Paper-based dried sampling approaches for PK analysis: limitations and possibilities

Biopharmaceuticals Clinical Expert opinion MS (LC–MS/MS, HRMS, IMS) Patient-centric sampling Sample preparation

Melanie AndersonMelanie Anderson is a principal scientist at Merck Research Laboratories and runs a small group in the Clinical Regulated Bioanalysis Space. Melanie has over 15 years experience in both Pharma and CRO settings conducting LC-MS/MS analysis for quantitation of small molecules and peptides. Melanie has participated in FDA inspections and contributed to regulatory filings. Additionally, Melanie has experience in non-compartmental pharmcokinetic analysis of atypical compounds.

She received her B.A. in Chemistry from Hasting College in 2002, and a M.S. in Chemistry from Lehigh University in 2007. Melanie’s scientific interests include analysis of unique matrices, unstable compounds, challenges in chromatographic separations, and at home micro sampling approaches for regulated clinical trials. Recently, Melanie has evaluated and helped implement micro sampling devices in animal and human regulated studies.

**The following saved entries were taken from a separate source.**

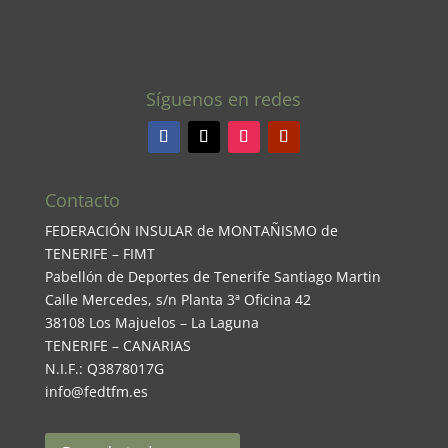
Síguenos en redes
Contacto
FEDERACIÓN INSULAR de MONTAÑISMO de
TENERIFE – FIMT
Pabellón de Deportes de Tenerife Santiago Martin
Calle Mercedes, s/n Planta 3ª Oficina 42
38108 Los Majuelos – La Laguna
TENERIFE – CANARIAS
N.I.F.: Q3878017G
info@fedtfm.es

Keywords: Paper-based sampling, DBS, VAMSTM, NoviplexTM

Paper-based dried sampling technologies involve absorbing liquid biological matrices such as blood, plasma, saliva and urine on a sorbent such as filter paper, small fiberglass sheets or a polymer. Paper-based sampling provides opportunities to collect biological samples in the dried state and involves significantly smaller sample volumes than traditional sample collection approaches. Dried blood spots (DBS) are one of the most common paper-based technologies and can be generated from finger sticks, heel sticks or from blood obtained in venous blood draws.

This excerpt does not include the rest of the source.